**How to complete this task**. In the entries below, how many lines hold the string "Welborn"? Answer with the number only.

Items listed in a dataset:
━━━━

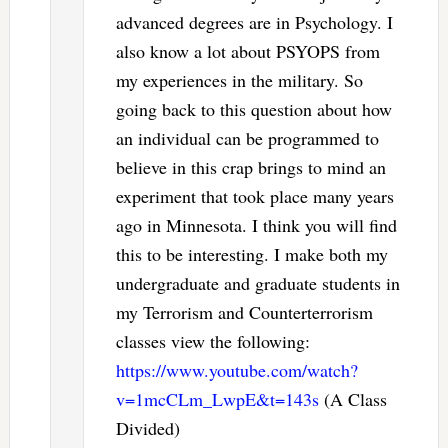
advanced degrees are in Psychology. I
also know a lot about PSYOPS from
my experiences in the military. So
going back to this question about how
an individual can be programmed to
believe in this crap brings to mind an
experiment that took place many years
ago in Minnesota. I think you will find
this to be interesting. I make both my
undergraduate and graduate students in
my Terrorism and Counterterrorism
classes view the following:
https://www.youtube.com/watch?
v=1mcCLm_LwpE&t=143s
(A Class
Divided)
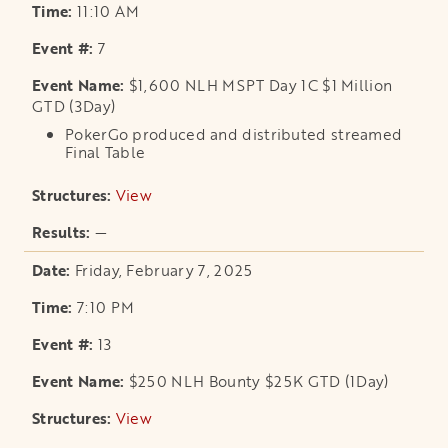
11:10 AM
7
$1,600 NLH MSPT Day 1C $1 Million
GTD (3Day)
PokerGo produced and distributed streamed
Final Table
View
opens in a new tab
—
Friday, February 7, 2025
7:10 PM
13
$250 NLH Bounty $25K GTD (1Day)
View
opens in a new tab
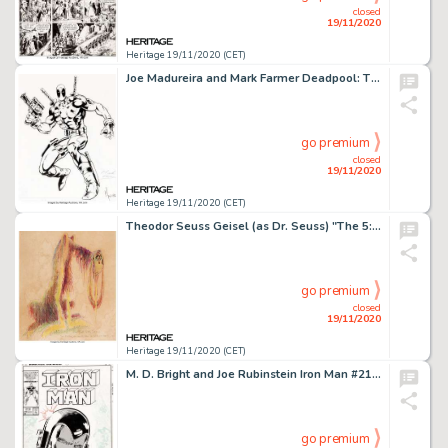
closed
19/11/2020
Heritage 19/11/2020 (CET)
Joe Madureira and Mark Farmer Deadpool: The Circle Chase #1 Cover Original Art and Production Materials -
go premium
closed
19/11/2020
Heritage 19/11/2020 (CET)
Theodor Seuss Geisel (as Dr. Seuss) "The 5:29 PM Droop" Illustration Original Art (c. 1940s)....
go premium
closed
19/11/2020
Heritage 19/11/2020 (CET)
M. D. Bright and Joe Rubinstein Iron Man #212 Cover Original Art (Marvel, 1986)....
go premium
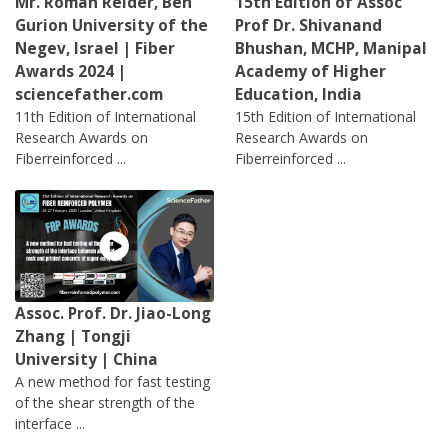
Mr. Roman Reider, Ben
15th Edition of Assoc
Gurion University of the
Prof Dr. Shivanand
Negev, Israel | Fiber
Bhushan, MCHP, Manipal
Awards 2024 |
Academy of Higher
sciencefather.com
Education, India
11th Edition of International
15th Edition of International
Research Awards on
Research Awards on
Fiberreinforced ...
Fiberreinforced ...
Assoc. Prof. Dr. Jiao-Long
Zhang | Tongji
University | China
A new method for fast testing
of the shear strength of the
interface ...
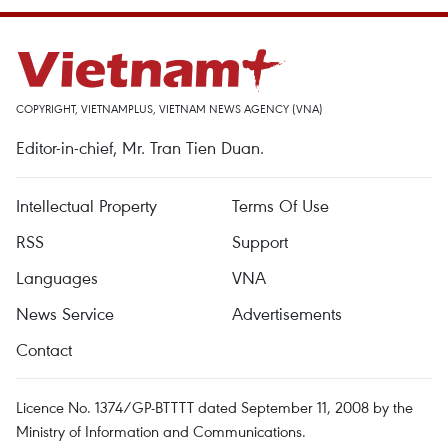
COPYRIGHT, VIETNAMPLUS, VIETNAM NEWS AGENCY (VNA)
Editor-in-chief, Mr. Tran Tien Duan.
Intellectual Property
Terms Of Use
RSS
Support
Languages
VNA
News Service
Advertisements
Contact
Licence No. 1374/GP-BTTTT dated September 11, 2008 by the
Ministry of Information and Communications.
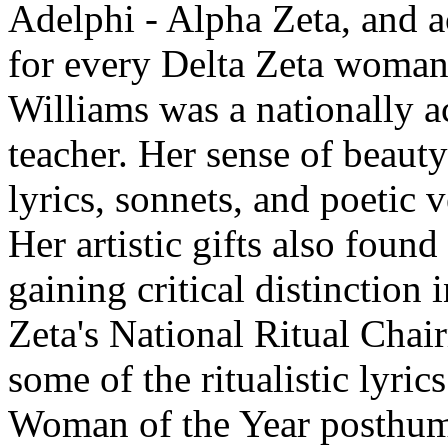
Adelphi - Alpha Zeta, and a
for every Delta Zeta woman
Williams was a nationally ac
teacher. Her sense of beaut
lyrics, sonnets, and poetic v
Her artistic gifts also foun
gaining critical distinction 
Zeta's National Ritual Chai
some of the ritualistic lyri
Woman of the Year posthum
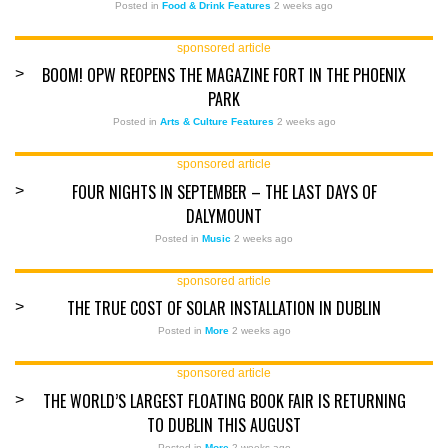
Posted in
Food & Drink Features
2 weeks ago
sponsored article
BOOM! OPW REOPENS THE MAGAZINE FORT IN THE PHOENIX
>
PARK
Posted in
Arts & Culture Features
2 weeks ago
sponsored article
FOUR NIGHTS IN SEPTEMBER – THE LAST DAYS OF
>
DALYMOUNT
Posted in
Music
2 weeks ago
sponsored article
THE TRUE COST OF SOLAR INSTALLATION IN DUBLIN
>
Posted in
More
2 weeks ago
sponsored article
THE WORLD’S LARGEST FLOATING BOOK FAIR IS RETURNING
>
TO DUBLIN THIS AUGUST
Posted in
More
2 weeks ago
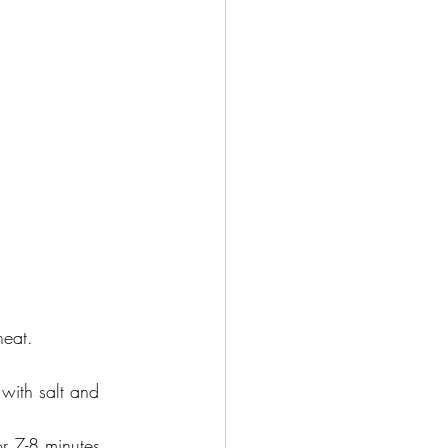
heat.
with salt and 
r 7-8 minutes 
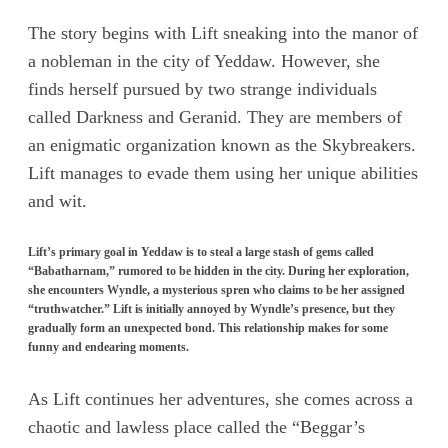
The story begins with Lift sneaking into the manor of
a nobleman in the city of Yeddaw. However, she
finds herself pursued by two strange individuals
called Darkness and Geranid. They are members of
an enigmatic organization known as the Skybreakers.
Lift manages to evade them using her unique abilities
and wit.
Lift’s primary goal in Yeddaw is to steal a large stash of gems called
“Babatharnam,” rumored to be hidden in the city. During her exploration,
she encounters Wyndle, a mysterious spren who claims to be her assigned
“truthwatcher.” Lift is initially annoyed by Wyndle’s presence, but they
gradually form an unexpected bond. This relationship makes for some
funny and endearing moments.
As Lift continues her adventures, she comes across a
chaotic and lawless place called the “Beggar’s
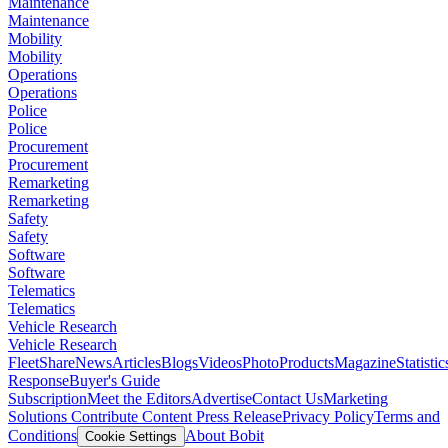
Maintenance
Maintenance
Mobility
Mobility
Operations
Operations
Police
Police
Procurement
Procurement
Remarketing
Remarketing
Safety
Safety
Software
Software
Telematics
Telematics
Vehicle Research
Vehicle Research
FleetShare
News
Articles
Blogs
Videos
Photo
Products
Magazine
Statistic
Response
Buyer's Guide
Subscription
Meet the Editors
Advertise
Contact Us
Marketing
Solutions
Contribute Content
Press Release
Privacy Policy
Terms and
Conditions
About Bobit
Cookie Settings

━━━━

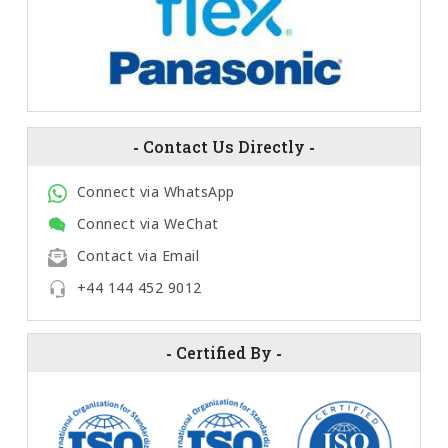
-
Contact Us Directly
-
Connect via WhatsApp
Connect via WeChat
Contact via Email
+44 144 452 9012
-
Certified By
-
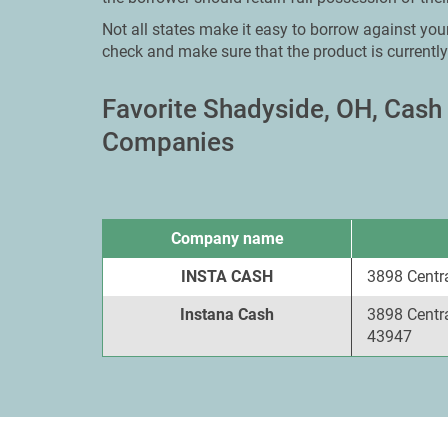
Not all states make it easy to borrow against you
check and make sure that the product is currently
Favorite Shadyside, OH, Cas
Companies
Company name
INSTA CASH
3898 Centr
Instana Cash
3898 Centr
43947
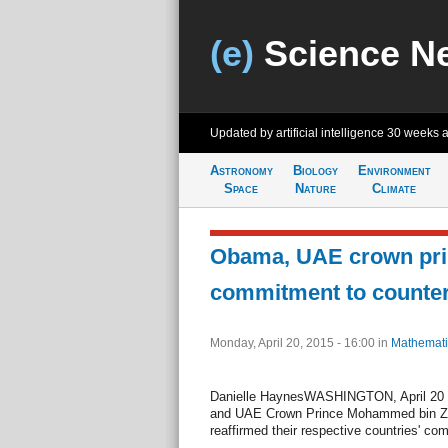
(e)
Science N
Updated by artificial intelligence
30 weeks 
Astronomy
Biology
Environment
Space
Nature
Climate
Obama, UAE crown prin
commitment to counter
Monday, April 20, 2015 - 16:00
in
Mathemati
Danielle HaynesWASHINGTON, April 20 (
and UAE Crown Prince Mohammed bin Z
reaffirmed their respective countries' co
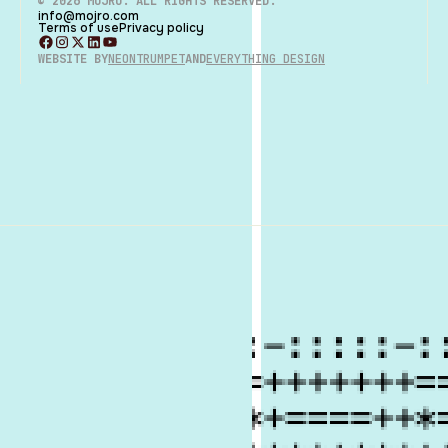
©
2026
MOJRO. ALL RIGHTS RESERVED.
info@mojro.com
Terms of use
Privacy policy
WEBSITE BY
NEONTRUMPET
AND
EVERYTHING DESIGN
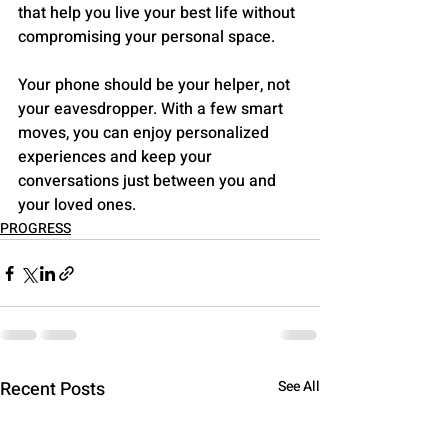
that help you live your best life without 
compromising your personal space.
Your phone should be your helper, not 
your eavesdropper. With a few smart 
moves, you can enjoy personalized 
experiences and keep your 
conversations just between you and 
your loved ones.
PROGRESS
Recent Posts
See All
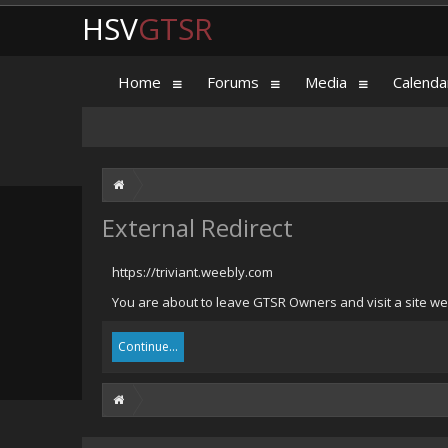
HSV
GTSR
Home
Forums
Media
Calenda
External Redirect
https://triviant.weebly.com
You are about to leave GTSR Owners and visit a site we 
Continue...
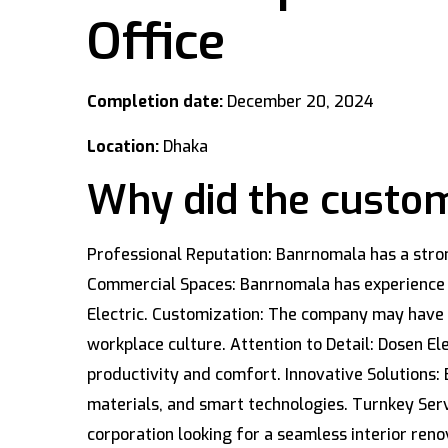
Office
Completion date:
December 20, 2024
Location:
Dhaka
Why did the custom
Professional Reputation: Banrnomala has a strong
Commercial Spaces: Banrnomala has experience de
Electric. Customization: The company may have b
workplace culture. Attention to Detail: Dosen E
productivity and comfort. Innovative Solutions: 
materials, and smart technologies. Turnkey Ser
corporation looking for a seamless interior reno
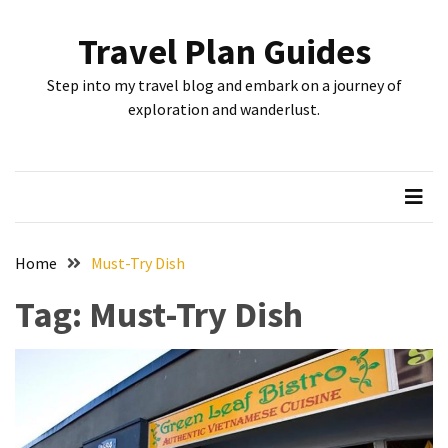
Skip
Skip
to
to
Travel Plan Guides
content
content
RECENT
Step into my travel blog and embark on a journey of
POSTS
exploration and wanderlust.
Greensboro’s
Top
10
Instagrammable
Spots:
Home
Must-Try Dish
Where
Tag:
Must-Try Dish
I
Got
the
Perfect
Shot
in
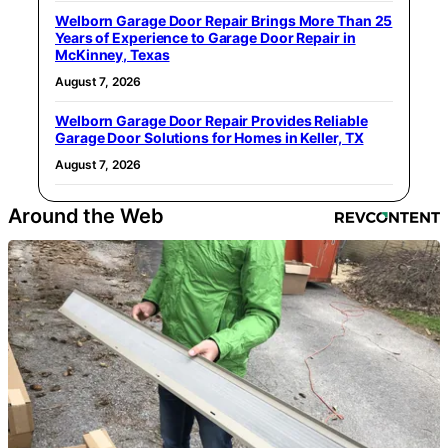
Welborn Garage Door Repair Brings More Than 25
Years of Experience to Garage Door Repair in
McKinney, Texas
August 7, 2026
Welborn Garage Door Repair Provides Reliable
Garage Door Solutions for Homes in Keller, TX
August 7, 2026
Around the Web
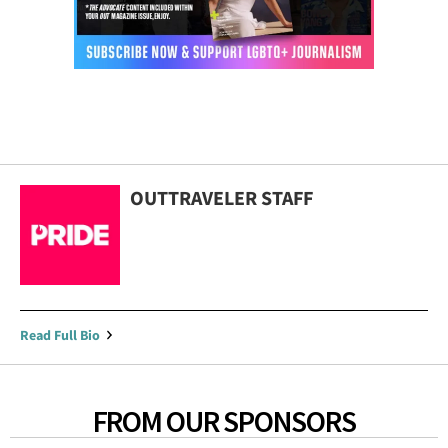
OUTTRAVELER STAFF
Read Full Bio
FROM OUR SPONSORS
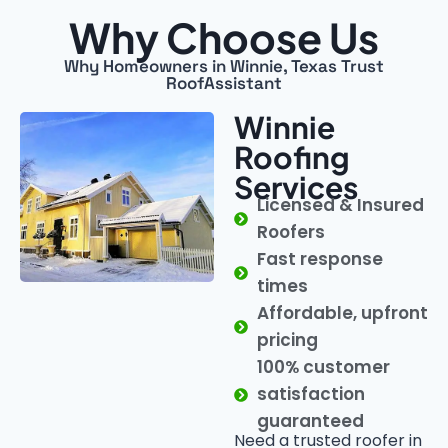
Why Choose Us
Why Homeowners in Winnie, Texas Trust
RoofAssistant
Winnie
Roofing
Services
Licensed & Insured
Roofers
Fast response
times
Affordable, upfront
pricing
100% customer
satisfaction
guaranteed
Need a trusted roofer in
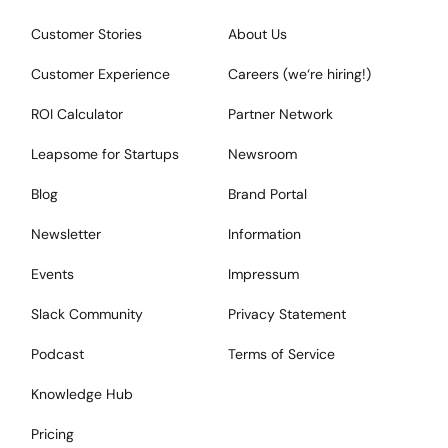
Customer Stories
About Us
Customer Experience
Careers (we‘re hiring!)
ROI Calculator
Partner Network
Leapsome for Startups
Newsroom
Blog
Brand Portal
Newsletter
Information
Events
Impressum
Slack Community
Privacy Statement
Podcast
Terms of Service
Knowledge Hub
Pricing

━━━━

**Written response**. 2